Extracted page text data:

↓↓↓

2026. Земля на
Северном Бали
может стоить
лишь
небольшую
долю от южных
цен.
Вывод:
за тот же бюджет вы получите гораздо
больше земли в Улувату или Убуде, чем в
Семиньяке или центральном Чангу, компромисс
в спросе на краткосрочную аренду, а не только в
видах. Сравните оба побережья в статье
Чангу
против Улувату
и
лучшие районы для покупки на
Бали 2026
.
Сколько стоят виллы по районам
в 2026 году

↑↑↑

Each line above should be reproduced exactly, with nothing omitted.

2026. Земля на
Северном Бали
может стоить
лишь
небольшую
долю от южных
цен.
Вывод:
за тот же бюджет вы получите гораздо
больше земли в Улувату или Убуде, чем в
Семиньяке или центральном Чангу, компромисс
в спросе на краткосрочную аренду, а не только в
видах. Сравните оба побережья в статье
Чангу
против Улувату
и
лучшие районы для покупки на
Бали 2026
.
Сколько стоят виллы по районам
в 2026 году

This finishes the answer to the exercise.